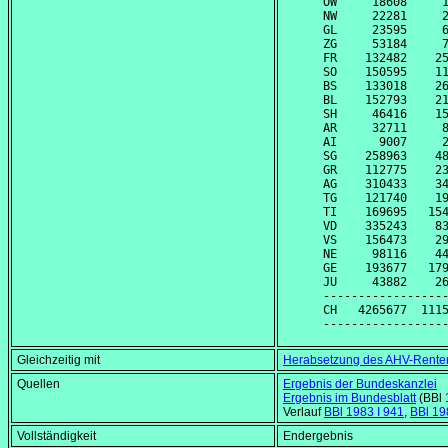
OW     18608     1
NW     22281     2
GL     23595     6
ZG     53184     7
FR    132482    25
SO    150595    11
BS    133018    26
BL    152793    21
SH     46416    15
AR     32711     8
AI      9007     2
SG    258963    48
GR    112775    23
AG    310433    34
TG    121740    19
TI    169695   154
VD    335243    83
VS    156473    29
NE     98116    44
GE    193677   179
JU     43882    26
------------------
CH   4265677  1115
Gleichzeitig mit
Herabsetzung des AHV-Rentena
Quellen
Ergebnis der Bundeskanzlei
Ergebnis im Bundesblatt
(BBl 
Verlauf
BBl 1983 I 941
,
BBl 19
Vollständigkeit
Endergebnis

- Task details -
A reply should hold exactly the lines from the one containing "Gleichzeitig mit" through the end of the data above, nothing more.

- Task output -
Gleichzeitig mit
Herabsetzung des AHV-Rentena
Quellen
Ergebnis der Bundeskanzlei
Ergebnis im Bundesblatt
(BBl 
Verlauf
BBl 1983 I 941
,
BBl 19
Vollständigkeit
Endergebnis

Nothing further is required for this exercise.